> Task to carry out: Output the data word for word. Begin at its first line and end at the line with "Locate an element".

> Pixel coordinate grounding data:
################

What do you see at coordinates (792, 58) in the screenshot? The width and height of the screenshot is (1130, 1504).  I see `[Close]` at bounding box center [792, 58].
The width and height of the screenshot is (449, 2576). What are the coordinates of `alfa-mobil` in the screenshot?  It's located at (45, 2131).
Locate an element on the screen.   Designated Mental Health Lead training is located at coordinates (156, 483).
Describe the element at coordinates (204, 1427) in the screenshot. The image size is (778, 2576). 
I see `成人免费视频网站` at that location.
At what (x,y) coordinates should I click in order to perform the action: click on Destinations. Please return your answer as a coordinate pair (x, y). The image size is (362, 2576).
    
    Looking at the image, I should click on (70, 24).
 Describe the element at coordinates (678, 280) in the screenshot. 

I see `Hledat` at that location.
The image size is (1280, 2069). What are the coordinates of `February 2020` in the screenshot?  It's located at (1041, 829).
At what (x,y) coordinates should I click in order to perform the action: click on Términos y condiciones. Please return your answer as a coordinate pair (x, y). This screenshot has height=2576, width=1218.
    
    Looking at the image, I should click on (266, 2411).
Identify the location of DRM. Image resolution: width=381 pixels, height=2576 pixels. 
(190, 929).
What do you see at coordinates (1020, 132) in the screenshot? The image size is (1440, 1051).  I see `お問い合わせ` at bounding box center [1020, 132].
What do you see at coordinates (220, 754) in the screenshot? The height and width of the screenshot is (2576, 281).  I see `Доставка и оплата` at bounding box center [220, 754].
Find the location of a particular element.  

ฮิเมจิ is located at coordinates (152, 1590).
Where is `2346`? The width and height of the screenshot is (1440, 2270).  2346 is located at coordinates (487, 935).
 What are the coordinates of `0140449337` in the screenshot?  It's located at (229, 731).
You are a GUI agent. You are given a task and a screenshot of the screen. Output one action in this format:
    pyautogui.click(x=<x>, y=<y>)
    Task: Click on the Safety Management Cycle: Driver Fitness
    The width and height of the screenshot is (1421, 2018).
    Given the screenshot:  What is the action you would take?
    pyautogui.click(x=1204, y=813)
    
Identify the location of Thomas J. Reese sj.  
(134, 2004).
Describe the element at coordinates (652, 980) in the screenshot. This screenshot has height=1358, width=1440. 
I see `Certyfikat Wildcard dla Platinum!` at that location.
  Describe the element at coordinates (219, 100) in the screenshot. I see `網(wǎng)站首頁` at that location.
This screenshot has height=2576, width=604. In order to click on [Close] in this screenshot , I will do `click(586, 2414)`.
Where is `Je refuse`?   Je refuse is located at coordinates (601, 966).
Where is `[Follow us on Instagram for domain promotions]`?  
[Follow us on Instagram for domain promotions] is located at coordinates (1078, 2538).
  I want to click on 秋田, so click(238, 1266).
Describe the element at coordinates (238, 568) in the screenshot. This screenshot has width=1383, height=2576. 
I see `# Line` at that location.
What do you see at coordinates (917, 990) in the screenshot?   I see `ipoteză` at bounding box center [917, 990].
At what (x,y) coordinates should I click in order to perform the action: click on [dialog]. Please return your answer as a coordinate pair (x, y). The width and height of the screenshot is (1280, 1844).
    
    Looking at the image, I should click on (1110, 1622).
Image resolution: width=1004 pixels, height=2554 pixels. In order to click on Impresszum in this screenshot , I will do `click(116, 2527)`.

################

> Answer space:
What do you see at coordinates (792, 58) in the screenshot? The width and height of the screenshot is (1130, 1504).  I see `[Close]` at bounding box center [792, 58].
The width and height of the screenshot is (449, 2576). What are the coordinates of `alfa-mobil` in the screenshot?  It's located at (45, 2131).
Locate an element on the screen.   Designated Mental Health Lead training is located at coordinates (156, 483).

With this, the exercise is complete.